Saturday, February 28, 2009

We can't all go BUT.....

Here is a report from iam1ru Agent Jengish shown in the capital city with Bread to deliver to the homeless.
....So we are still going to the shelter and feeding the homeless guys there. I so wish we could rent a bath house for one day and just take the homeless there. They never get to wash up. Especially when it's cold they just wear the same clothes all the time. And they get lice... Their clothes get filthy, and don't keep them warm. They start scratching and get sores on their bodies.
It's just a thought.
I took three homeless guys to the rehab center. The one I took couple of weeks ago is doing great. He looks a lot better already. I thought he would have a lot of problems with quitting smoking, but he has done fine.
This week, Azamat and I took two other homeless men to the infectious deceases clinic. Got them checked if they have any deceases or HIV. They were found clean, so we took them to the rehab center.
I truly believe to make a change in their lives, first they need to quit drinking. So rehab is the only place I could think of taking them.

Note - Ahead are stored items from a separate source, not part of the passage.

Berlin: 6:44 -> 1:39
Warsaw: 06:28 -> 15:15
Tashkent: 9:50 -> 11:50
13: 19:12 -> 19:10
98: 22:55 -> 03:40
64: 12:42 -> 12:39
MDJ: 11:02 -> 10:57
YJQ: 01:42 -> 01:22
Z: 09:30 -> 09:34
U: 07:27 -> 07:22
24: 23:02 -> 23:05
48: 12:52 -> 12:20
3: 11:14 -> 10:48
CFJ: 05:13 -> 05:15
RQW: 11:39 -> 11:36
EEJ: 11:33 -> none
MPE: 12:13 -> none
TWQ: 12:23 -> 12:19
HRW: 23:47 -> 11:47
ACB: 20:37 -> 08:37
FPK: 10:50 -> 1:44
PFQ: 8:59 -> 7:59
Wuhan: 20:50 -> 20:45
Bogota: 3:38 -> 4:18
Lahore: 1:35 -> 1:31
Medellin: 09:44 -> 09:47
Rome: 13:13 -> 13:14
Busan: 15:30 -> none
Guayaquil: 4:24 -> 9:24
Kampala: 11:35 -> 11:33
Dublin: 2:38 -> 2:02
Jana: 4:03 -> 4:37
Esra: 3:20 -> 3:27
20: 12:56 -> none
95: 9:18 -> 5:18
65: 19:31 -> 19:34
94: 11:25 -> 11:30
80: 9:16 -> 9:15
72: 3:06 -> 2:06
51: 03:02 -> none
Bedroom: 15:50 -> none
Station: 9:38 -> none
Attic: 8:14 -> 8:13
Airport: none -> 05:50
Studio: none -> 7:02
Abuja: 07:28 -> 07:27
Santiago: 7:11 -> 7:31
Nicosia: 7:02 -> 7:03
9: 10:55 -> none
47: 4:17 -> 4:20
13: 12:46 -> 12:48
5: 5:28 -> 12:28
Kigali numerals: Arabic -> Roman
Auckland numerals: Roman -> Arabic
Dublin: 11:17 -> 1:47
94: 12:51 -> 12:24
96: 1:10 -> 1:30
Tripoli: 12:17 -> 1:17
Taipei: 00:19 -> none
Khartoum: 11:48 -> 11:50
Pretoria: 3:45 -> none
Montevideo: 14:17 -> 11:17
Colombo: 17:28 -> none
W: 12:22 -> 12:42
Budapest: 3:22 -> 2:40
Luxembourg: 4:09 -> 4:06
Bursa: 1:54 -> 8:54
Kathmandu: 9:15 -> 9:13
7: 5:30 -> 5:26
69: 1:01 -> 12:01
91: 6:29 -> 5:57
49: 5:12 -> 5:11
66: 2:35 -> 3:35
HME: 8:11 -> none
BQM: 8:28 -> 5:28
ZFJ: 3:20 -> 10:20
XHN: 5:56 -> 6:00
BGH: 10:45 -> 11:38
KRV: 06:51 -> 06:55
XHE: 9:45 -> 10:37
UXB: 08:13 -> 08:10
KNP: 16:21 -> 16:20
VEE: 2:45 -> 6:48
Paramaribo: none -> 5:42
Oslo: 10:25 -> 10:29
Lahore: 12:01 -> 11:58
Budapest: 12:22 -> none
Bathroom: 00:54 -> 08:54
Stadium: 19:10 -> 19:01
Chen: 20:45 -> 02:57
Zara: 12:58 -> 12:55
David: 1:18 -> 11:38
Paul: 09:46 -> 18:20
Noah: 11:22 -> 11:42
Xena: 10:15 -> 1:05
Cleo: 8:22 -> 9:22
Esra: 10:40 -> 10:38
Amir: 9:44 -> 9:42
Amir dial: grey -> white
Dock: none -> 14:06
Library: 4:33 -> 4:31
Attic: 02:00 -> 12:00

Then we went to a manhole to find Sergei. A homeless man who had Syphilis. We got him treated last week, but this week we went to get him checked. But unfortunately we weren't able to find him. We stuck our heads into the manhole where he lives but he wasn't home (if you can call it a home). Oh that manhole reeked! It reeked of human waste and trash and bunch of other unpleasant stuff. I hope he is fine. I hope to see him soon.
Until next time... Jengish

Many of the stories like this one that we bring to light here on this blog, are repeated all over the world... these troubles do not only exist in Central Asia, or in third world countries, they happen right here under our own noses... In our society, we are so concerned about peoples right to choose for themselves, that those that make what we consider the wrong choice, are often left out in the cold... sure if they could "conform" , there are agencies that are willing to step up and help them. What ever the problem was that brought some one to the street will keep there until HOPE and DIGNITY arrives.... If you feel stirred by any of our stories, why not take some concrete steps right in your own home town.... sometimes we walk past a situation for years and give it no thought, but I have a challange for you... if you say to yourself... "Today, I will notice"... you will be amazed at all the places that you could make a difference.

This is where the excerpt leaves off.